Major thread state leakage in the new animation system

Of course the title already spoils the end but I’ll take you along on my journey anyway. (I’ll be filing an official problem report shortly and it will include much less color.)

This is partially a heads up for folks who might be in a similar situation and partially an “i-search” essay.

Some months ago when working out how animation rigs would work client/server through the SpiderMonkey/SimEtheral stack, I added animation to one of my MOSS demos… the one with the chickens and the barn. In that demo, I had nehon’s metal robot model walking around. However, occasionally I would notice little single-frame glitches where the model would morph funny or twist funny.

At the time, I suspected that maybe since I’m manually feeding time to AnimComposer that maybe I was hitting some floating point error in the interpolators or some “close to 1 but not 1” style interp problems. I spent a little time looking into it, sanitizing time inputs, etc… but ultimately decided that a small visual glitch was a problem for another day.

Fast forward to this past weekend: I’ve been working on getting the old “Mythruna girl” upgraded with new higher poly mesh, proper UVs for my material system, etc… and compatible with the network rigging.

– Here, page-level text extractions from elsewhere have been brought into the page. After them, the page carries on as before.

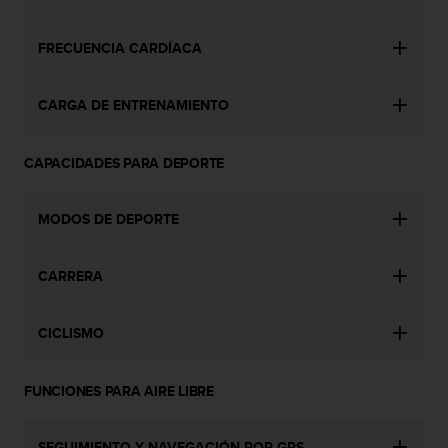
t
A
c
FRECUENCIA CARDÍACA
c
e
s
CARGA DE ENTRENAMIENTO
s
i
b
CAPACIDADES PARA DEPORTE
i
l
MODOS DE DEPORTE
i
t
y
CARRERA
G
u
i
CICLISMO
d
e
l
FUNCIONES PARA AIRE LIBRE
i
n
e
SEGUIMIENTO Y NAVEGACIÓN POR GPS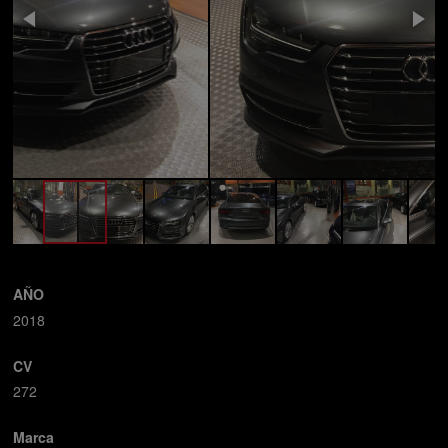
AÑO
2018
CV
272
Marca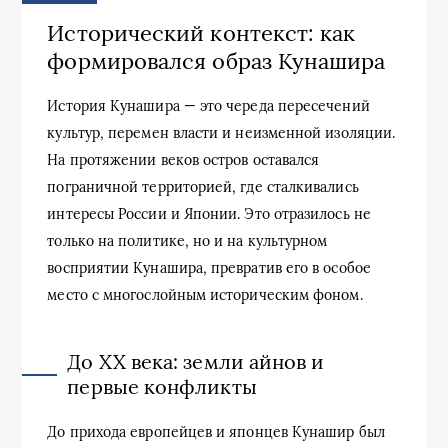
Исторический контекст: как
формировался образ Кунашира
История Кунашира — это череда пересечений
культур, перемен власти и неизменной изоляции.
На протяжении веков остров оставался
пограничной территорией, где сталкивались
интересы России и Японии. Это отразилось не
только на политике, но и на культурном
восприятии Кунашира, превратив его в особое
место с многослойным историческим фоном.
До XX века: земли айнов и
первые конфликты
До прихода европейцев и японцев Кунашир был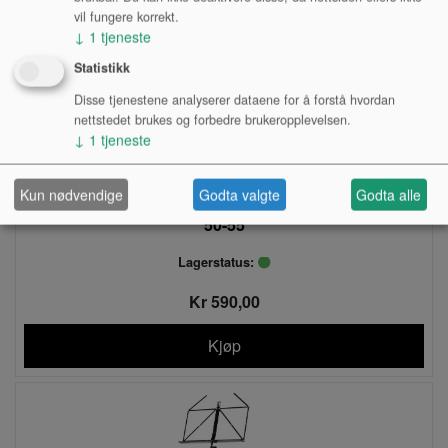
vil fungere korrekt.
↓
1
tjeneste
Statistikk
Disse tjenestene analyserer dataene for å forstå hvordan
nettstedet brukes og forbedre brukeropplevelsen.
↓
1
tjeneste
Kun nødvendige
Godta valgte
Godta alle
NOTESTATIV, TRÅD, SORT KRAFTIG, K&M 100-
50-55
Lagerstatus:
Kr 590,00
Kjøp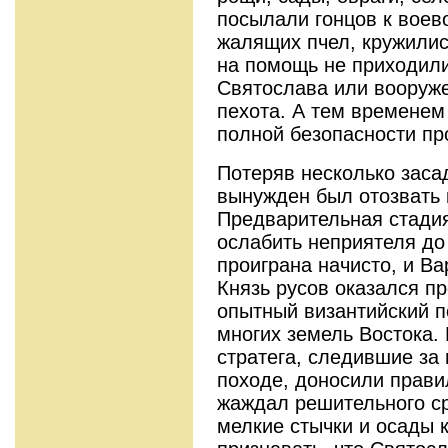
посылали гонцов к воево
жалящих пчел, кружилис
на помощь не приходил
Святослава или вооруж
пехота. А тем временем
полной безопасности пр
Потеряв несколько заса
вынужден был отозвать 
Предварительная стади
ослабить неприятеля д
проиграна начисто, и Ва
Князь русов оказался п
опытный византийский п
многих земель Востока. 
стратега, следившие за
походе, доносили прави
жаждал решительного ср
мелкие стычки и осады 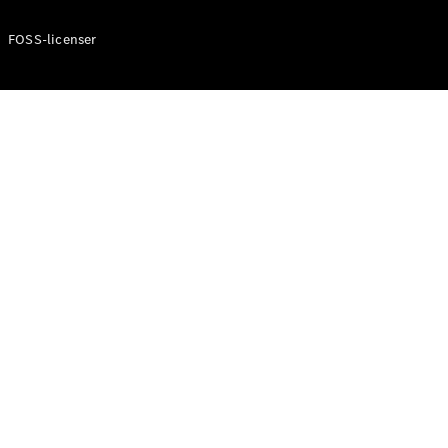
Elbiler
FOSS-licenser
Oversigt
Elektriske
varebiler
Opladning
Kørsel og
rækkevidde
Økonomi
Finansiering
og leasing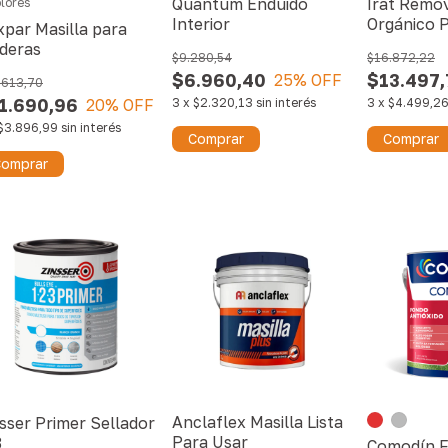
Quantum Enduido
Irat Remo
lores
Interior
Orgánico 
par Masilla para
deras
$9.280,54
$16.872,22
$6.960,40
$13.497,
25
% OFF
.613,70
1.690,96
20
% OFF
3
x
$2.320,13
sin interés
3
x
$4.499,2
$3.896,99
sin interés
Comprar
Comprar
omprar
Anclaflex Masilla Lista
sser Primer Sellador
Para Usar
3
Comodín 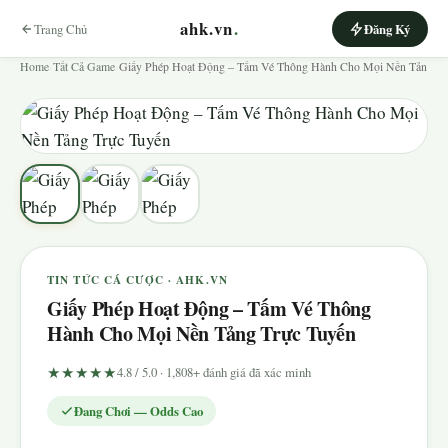
ahk.vn
.
Trang Chủ
Đăng Ký
Home
›
Tất Cả Game
›
Giấy Phép Hoạt Động – Tấm Vé Thông Hành Cho Mọi Nền Tản
TIN TỨC CÁ CƯỢC · AHK.VN
Giấy Phép Hoạt Động – Tấm Vé Thông
Hành Cho Mọi Nền Tảng Trực Tuyến
★★★★★
4.8 / 5.0 · 1,808+ đánh giá đã xác minh
Đang Chơi — Odds Cao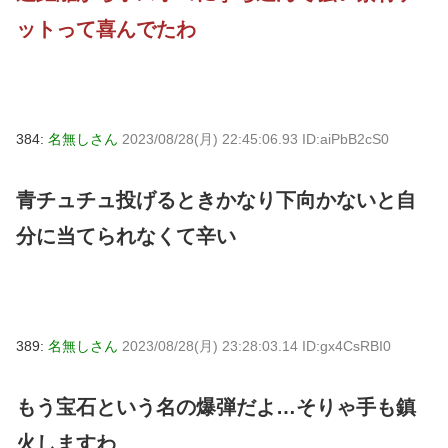
ットって喜んでたわ
384:
名無しさん
2023/08/28(月) 22:45:06.93 ID:aiPbB2cS0
青チュチュ投げるときかなり下向かないと自
分に当てられなくて辛い
389:
名無しさん
2023/08/28(月) 23:28:03.14 ID:gx4CsRBI0
もう宝石という名の爆弾だよ…そりゃ手も鎮
火しますわ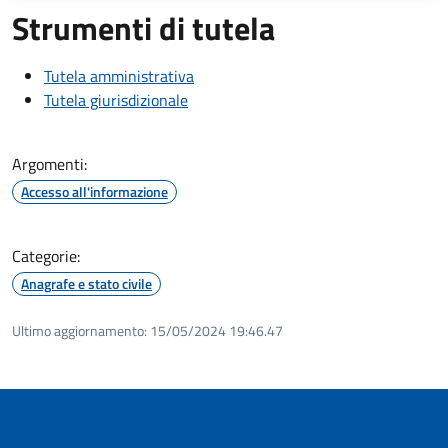
Strumenti di tutela
Tutela amministrativa
Tutela giurisdizionale
Argomenti:
Accesso all'informazione
Categorie:
Anagrafe e stato civile
Ultimo aggiornamento:
15/05/2024 19:46.47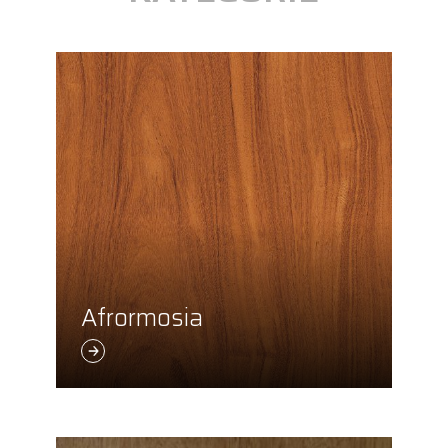
Afrormosia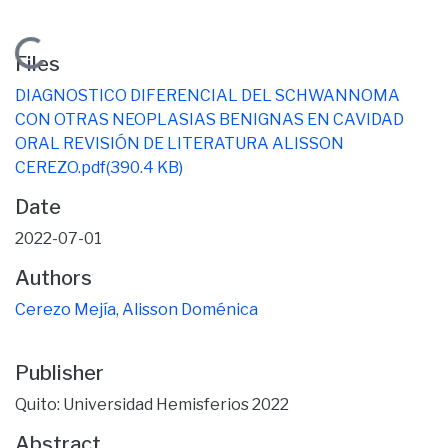
Loading...
Files
DIAGNOSTICO DIFERENCIAL DEL SCHWANNOMA
CON OTRAS NEOPLASIAS BENIGNAS EN CAVIDAD
ORAL REVISIÓN DE LITERATURA ALISSON
CEREZO.pdf
(390.4 KB)
Date
2022-07-01
Authors
Cerezo Mejía, Alisson Doménica
Publisher
Quito: Universidad Hemisferios 2022
Abstract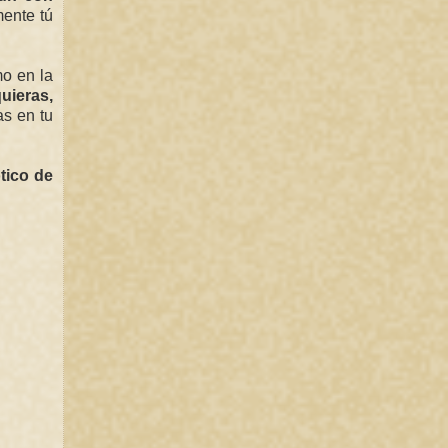
ente tú
mo en la
uieras,
as en tu
tico de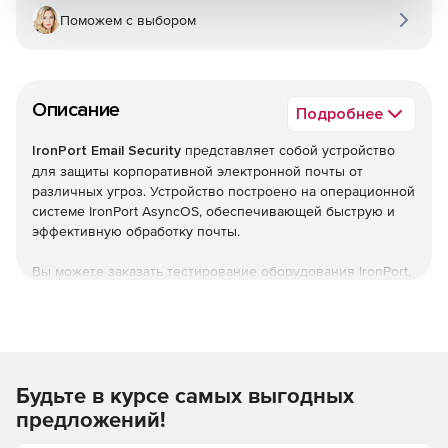
Поможем с выбором
Описание
Подробнее
IronPort Email Security
представляет собой устройство
для защиты корпоративной электронной почты от
различных угроз. Устройство построено на операционной
системе IronPort AsyncOS, обеспечивающей быструю и
эффективную обработку почты.
Вы можете заказать тестирование оборудования IronPort,
отправив письмо по e-mail:
ironport@softline.ru
или
позвонив по телефону: +7 (495) 232-0023 * 390.
Контактное лицо: специалист Центра ИБ Softline Максим
Косинов.
Будьте в курсе самых выгодных
Функциональность платформы
IronPort Email Security
может быть дополнительно расширена приложениями
предложений!
для фильтрации спама и вирусов, сканирования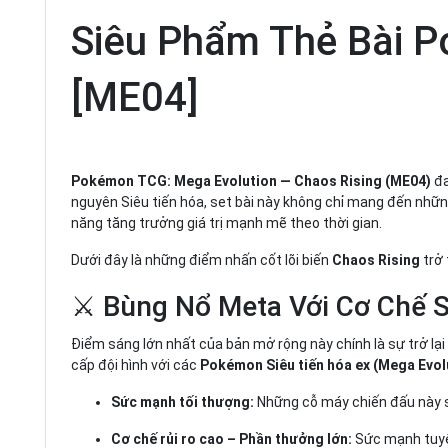
Siêu Phẩm Thẻ Bài P
[ME04]
Pokémon TCG: Mega Evolution — Chaos Rising (ME04)
đa
nguyên Siêu tiến hóa, set bài này không chỉ mang đến nh
năng tăng trưởng giá trị mạnh mẽ theo thời gian.
Dưới đây là những điểm nhấn cốt lõi biến
Chaos Rising
trở 
⚔️ Bùng Nổ Meta Với Cơ Chế S
Điểm sáng lớn nhất của bản mở rộng này chính là sự trở lạ
cấp đội hình với các
Pokémon Siêu tiến hóa ex (Mega Evo
Sức mạnh tối thượng:
Những cỗ máy chiến đấu này s
Cơ chế rủi ro cao – Phần thưởng lớn:
Sức mạnh tuyệt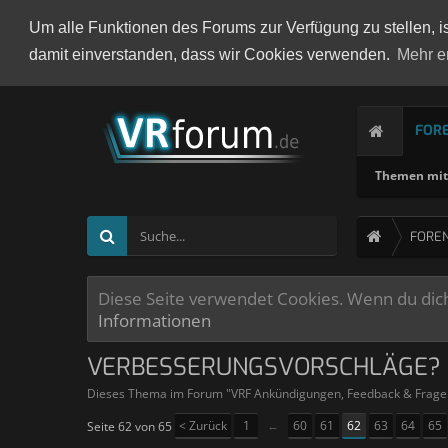
Um alle Funktionen des Forums zur Verfügung zu stellen, i
damit einverstanden, dass wir Cookies verwenden.
Mehr e
FOR
Themen mit 
FORE
Diese Seite verwendet Cookies. Wenn du dich 
Informationen
VERBESSERUNGSVORSCHLÄGE? 
Dieses Thema im Forum "
VRF Ankündigungen, Feedback & Frage
< Zurück
1
←
60
61
62
63
64
65
Seite 62 von 65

She’s a work in progress but far enough along to test so I tried to bring her into the demo with the robot… now instead of a few glitched every now and then they happened quite often. Even worse, the animation code would occasionally throw IndexOutOfBoundsExceptions deep in the interpolation code.

SEVERE: Uncaught exception thrown in Thread[jME3 Main,5,main]
java.lang.ArrayIndexOutOfBoundsException: 58
        at com.jme3.animation.CompactArray.getCompactIndex(CompactArray.java:221)
        at com.jme3.animation.CompactArray.get(CompactArray.java:141)
        at com.jme3.anim.interpolator.FrameInterpolator$TrackDataReader.getEntryClamp(FrameInterpolator.java:138)
        at com.jme3.anim.interpolator.AnimInterpolators$1.interpolate(AnimInterpolators.java:51)
        at com.jme3.anim.interpolator.AnimInterpolators$1.interpolate(AnimInterpolators.java:46)
        at com.jme3.anim.interpolator.FrameInterpolator.interpolate(FrameInterpolator.java:68)
        at com.jme3.anim.TransformTrack.getDataAtTime(TransformTrack.java:284)
        at com.jme3.anim.tween.action.ClipAction.interpolateTransformTrack(ClipAction.java:41)
        at com.jme3.anim.tween.action.ClipAction.doInterpolate(ClipAction.java:31)
        at com.jme3.anim.tween.action.BlendableAction.interpolate(BlendableAction.java:52)
        at com.jme3.anim.AnimLayer.update(AnimLayer.java:208)
        at com.jme3.anim.AnimComposer.controlUpdate(AnimComposer.java:391)
        at com.jme3.scene.control.AbstractControl.update(AbstractControl.java:118)
        at com.jme3.scene.Spatial.runControlUpdate(Spatial.java:743)
        at com.jme3.scene.Spatial.updateLogicalState(Spatial.java:890)
        at com.jme3.scene.Node.updateLogicalState(Node.java:228)
        at com.jme3.scene.Node.updateLogicalState(Node.java:239)
        at com.jme3.app.SimpleApplication.update(SimpleApplication.java:262)
        at com.jme3.system.lwjgl.LwjglAbstractDisplay.runLoop(LwjglAbstractDisplay.java:160)
        at com.jme3.system.lwjgl.LwjglDisplay.runLoop(LwjglDisplay.java:201)
        at com.jme3.system.lwjgl.LwjglAbstractDisplay.run(LwjglAbstractDisplay.java:242)
        at java.lang.Thread.run(Thread.java:745)

Uh, oh… looks bad.

I added some more debug code in and then removed everything from my demo but Mythruna girl. The crashes stopped happening but the glitches were still there.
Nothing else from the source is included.